WHAT IS REQUIRED: Would you please output, word for word, the span of the listing below that opens on the line containing "Join tech and" and closes on the line containing "Facilitate introduction between"? Include both ends and nothing more.

RECORDS FOR PROCESSING:
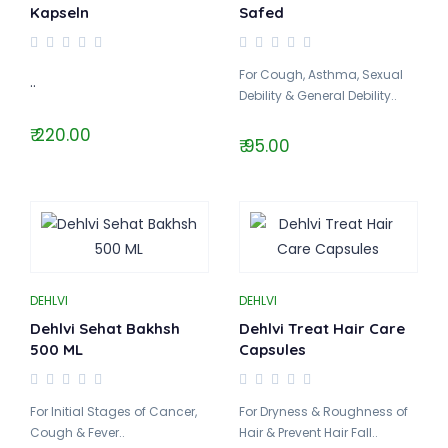
Kapseln
Safed
For Cough, Asthma, Sexual
..
Debility & General Debility..
₹ 220.00
₹ 95.00
DEHLVI
DEHLVI
Dehlvi Sehat Bakhsh
Dehlvi Treat Hair Care
500 ML
Capsules
For Initial Stages of Cancer,
For Dryness & Roughness of
Cough & Fever..
Hair & Prevent Hair Fall..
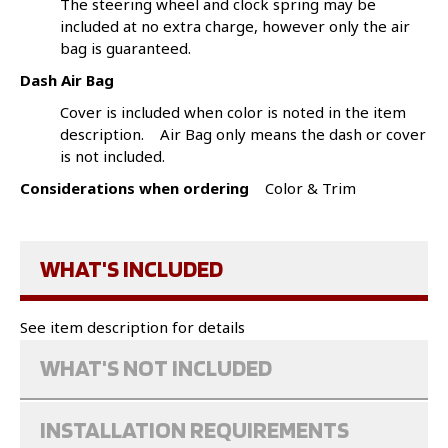
The steering wheel and clock spring may be
included at no extra charge, however only the air
bag is guaranteed.
Dash Air Bag
Cover is included when color is noted in the item
description. Air Bag only means the dash or cover
is not included.
Considerations when ordering
Color & Trim
WHAT'S INCLUDED
See item description for details
WHAT'S NOT INCLUDED
INSTALLATION REQUIREMENTS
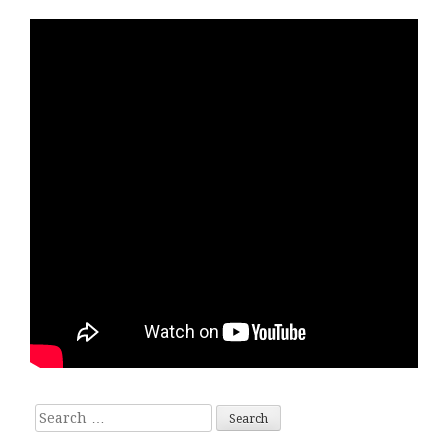
Search for:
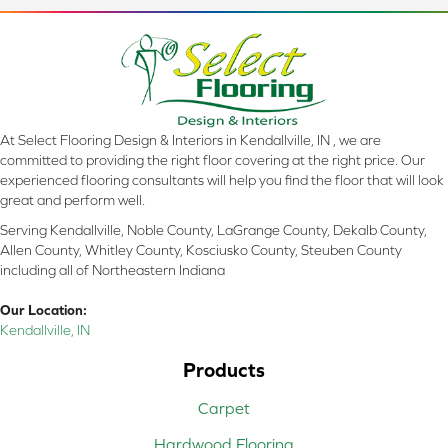
At Select Flooring Design & Interiors in Kendallville, IN , we are
committed to providing the right floor covering at the right price. Our
experienced flooring consultants will help you find the floor that will look
great and perform well.
Serving Kendallville, Noble County, LaGrange County, Dekalb County,
Allen County, Whitley County, Kosciusko County, Steuben County
including all of Northeastern Indiana
Our Location:
Kendallville, IN
Products
Carpet
Hardwood Flooring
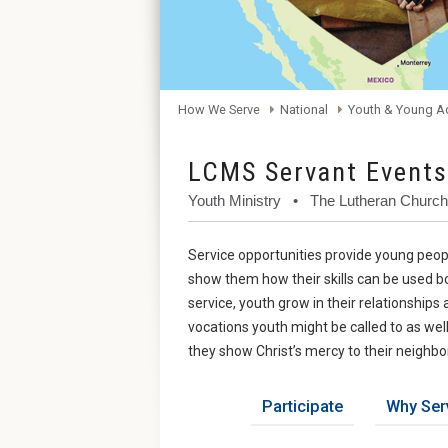
How We Serve
National
Youth & Young A
LCMS Servant Events
Youth Ministry • The Lutheran Churc
Service opportunities provide young peopl
show them how their skills can be used bo
service, youth grow in their relationship
vocations youth might be called to as wel
they show Christ’s mercy to their neighbo
Participate
Why Ser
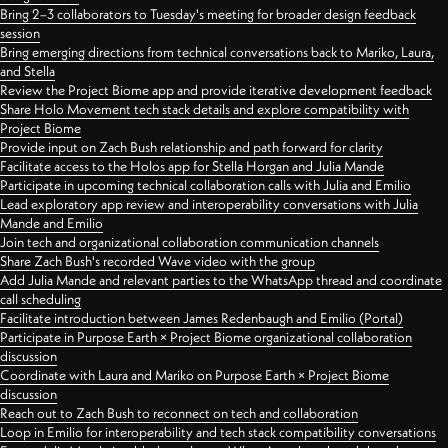
Bring 2–3 collaborators to Tuesday's meeting for broader design feedback
session
Bring emerging directions from technical conversations back to Mariko, Laura,
and Stella
Review the Project Biome app and provide iterative development feedback
Share Holo Movement tech stack details and explore compatibility with
Project Biome
Provide input on Zach Bush relationship and path forward for clarity
Facilitate access to the Holos app for Stella Horgan and Julia Mande
Participate in upcoming technical collaboration calls with Julia and Emilio
Lead exploratory app review and interoperability conversations with Julia
Mande and Emilio
Join tech and organizational collaboration communication channels
Share Zach Bush's recorded Wave video with the group
Add Julia Mande and relevant parties to the WhatsApp thread and coordinate
call scheduling
Facilitate introduction between James Redenbaugh and Emilio (Portal)
Participate in Purpose Earth × Project Biome organizational collaboration
discussion
Coordinate with Laura and Mariko on Purpose Earth × Project Biome
discussion
Reach out to Zach Bush to reconnect on tech and collaboration
Loop in Emilio for interoperability and tech stack compatibility conversations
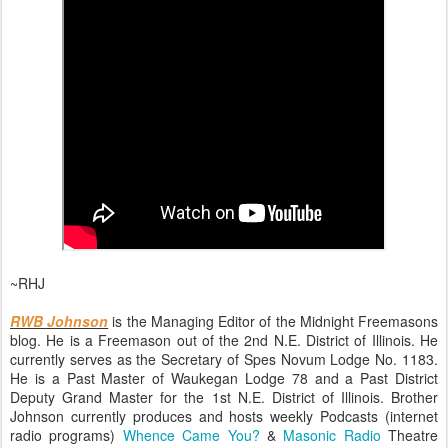
~RHJ
RWB Johnson
is the Managing Editor of the Midnight Freemasons
blog. He is a Freemason out of the 2nd N.E. District of Illinois. He
currently serves as the Secretary of Spes Novum Lodge No. 1183.
He is a Past Master of Waukegan Lodge 78 and a Past District
Deputy Grand Master for the 1st N.E. District of Illinois. Brother
Johnson currently produces and hosts weekly Podcasts (internet
radio programs)
Whence Came You?
&
Masonic Radio
Theatre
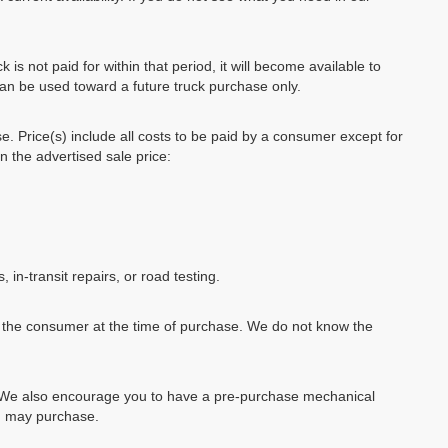
k is not paid for within that period, it will become available to
can be used toward a future truck purchase only.
se. Price(s) include all costs to be paid by a consumer except for
in the advertised sale price:
, in-transit repairs, or road testing.
by the consumer at the time of purchase. We do not know the
e. We also encourage you to have a pre-purchase mechanical
ou may purchase.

ANSWER AREA:
Join tech and organizational collaboration communication channels
Share Zach Bush's recorded Wave video with the group
Add Julia Mande and relevant parties to the WhatsApp thread and coordinate
call scheduling
Facilitate introduction between James Redenbaugh and Emilio (Portal)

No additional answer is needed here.